I have trouble with the first paragraph of the Sinking section. <<On April 26, 1945, she was loaded with prisoners from the Neuengamme concentration camp near Hamburg and, together with two smaller ships, Thielbek and Athen, was brought into the Bay of Lübeck.>> So far, so good. But the next sentence is rather unclear, and needs clarification: <<During these days, informed by British Intelligence, Count Folke Bernadotte, vice-president of the Red Cross, gained much goodwill leading a rescue operation transporting west European deportees to hospitals in Sweden, of whom some were French-speakers transported aboard the Cap Arcona.>> What precisely is being meant? Yes, Bernadotte has goodwill via the White Buses operation, ok. Is the point & crux of the matter that "British intelligence" (hopefully not an oxymoron at the time) had concrete knowledge about who was on board the three ships (and nevertheless went on to the sinking & killing of 7,000 people)?
From the French Web site : http://www.michel-hollard.com/ "Michel Hollard : En février 1944, il est arrêté par la Gestapo à Paris en compagnie de deux de ses subordonnés. Torturé, emprisonné à Fresnes et condamné à mort, il est déporté au camp de concentration de Neuengamme. Il est sauvé miraculeusement du naufrage du Cap Arcona, en baie de Lubeck, que l'ennemi sabordait intentionnellement. Ce sauvetage est dû au Prince Bernadotte qui, informé par l'Intelligence Britannique, envoya une vedette sur place et obtint le salut de quelques prisonniers de langue française." http://en.wikipedia.org/wiki/Michel_Hollard
Quoting from the Sinking-paragraph: "After the first wave had attacked the ships, the Cap Arcona hoisted the white ensign without any effect." This is not confirmed and rather unlikely, especially concerning the Cap Arcona. Whether the Athen hoisted a white flag is at least questionable but also not confirmed. Where does this information come from? holsteiner 10:22, 29 January 2007
Sorry, I may be asking a question that is obvious to people with specialised knowledge, but why is the word 'Career' the title of the infobox? If it's intentional and appropriate, could it be wikilinked to the nautical definition so the uninitiated can understand why it's used? Anchoress 01:45, 3 May 2007 (UTC)

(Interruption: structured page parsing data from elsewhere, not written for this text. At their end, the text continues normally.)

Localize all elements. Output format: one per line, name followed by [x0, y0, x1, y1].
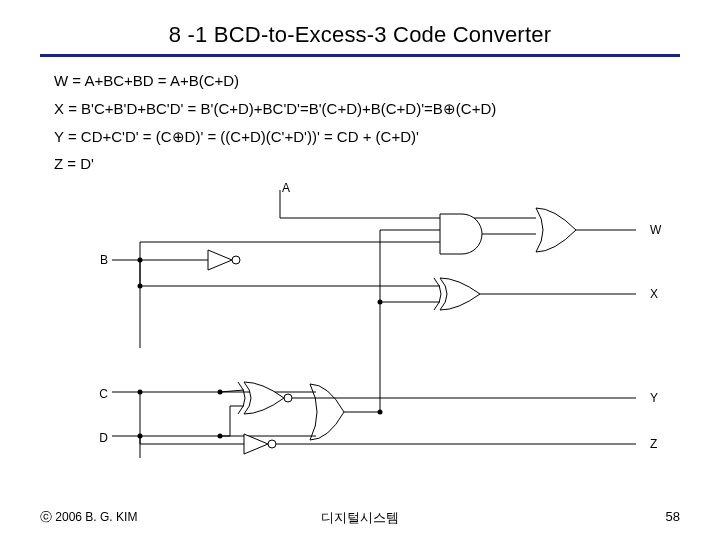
- not-gate-b: [208, 250, 240, 270]
- svg-point-26: [378, 300, 383, 305]
- or-gate-w: [536, 208, 576, 252]
- eq-x: X = B'C+B'D+BC'D' = B'(C+D)+BC'D'=B'(C+D…: [54, 95, 680, 123]
- eq-y: Y = CD+C'D' = (C⊕D)' = ((C+D)(C'+D'))' =…: [54, 123, 680, 151]
- xor-gate-x: [434, 278, 480, 310]
- label-input-a: A: [282, 182, 290, 195]
- label-output-z: Z: [650, 437, 657, 451]
- label-input-d: D: [99, 431, 108, 445]
- label-input-b: B: [100, 253, 108, 267]
- svg-point-31: [284, 394, 292, 402]
- svg-marker-5: [208, 250, 232, 270]
- and-gate-b-cd: [440, 214, 482, 254]
- svg-point-9: [138, 390, 143, 395]
- svg-point-6: [232, 256, 240, 264]
- eq-z: Z = D': [54, 150, 680, 178]
- footer: ⓒ 2006 B. G. KIM 디지털시스템 58: [0, 509, 720, 526]
- xnor-gate-y: [238, 382, 292, 414]
- footer-center: 디지털시스템: [0, 509, 720, 527]
- label-output-w: W: [650, 223, 662, 237]
- circuit-diagram: A B C D: [60, 182, 700, 482]
- svg-point-36: [218, 390, 223, 395]
- equations-block: W = A+BC+BD = A+B(C+D) X = B'C+B'D+BC'D'…: [54, 67, 680, 178]
- slide-title: 8 -1 BCD-to-Excess-3 Code Converter: [40, 22, 680, 57]
- eq-w: W = A+BC+BD = A+B(C+D): [54, 67, 680, 95]
- label-output-x: X: [650, 287, 658, 301]
- circuit-svg: A B C D: [60, 182, 700, 482]
- title-underline: [40, 54, 680, 57]
- label-input-c: C: [99, 387, 108, 401]
- not-gate-d: [244, 434, 276, 454]
- slide-title-text: 8 -1 BCD-to-Excess-3 Code Converter: [169, 22, 551, 47]
- svg-point-37: [218, 434, 223, 439]
- svg-marker-39: [244, 434, 268, 454]
- svg-point-40: [268, 440, 276, 448]
- label-output-y: Y: [650, 391, 658, 405]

This article is incredibly hard to read. Having read it twice, I'm still hazy. It is not made clear that this was a boat as part of an operation by Count Bernadotte rescuing concentration camp victims (is that correct? I'm not sure I even understand the article correctly). What does Hitler's suicide have to do with anything -- the sentence that mentions it doesn't make any sense? Was any justification at all given for the British action? The quote about "That's war" notwithstanding, surely some purpose was given?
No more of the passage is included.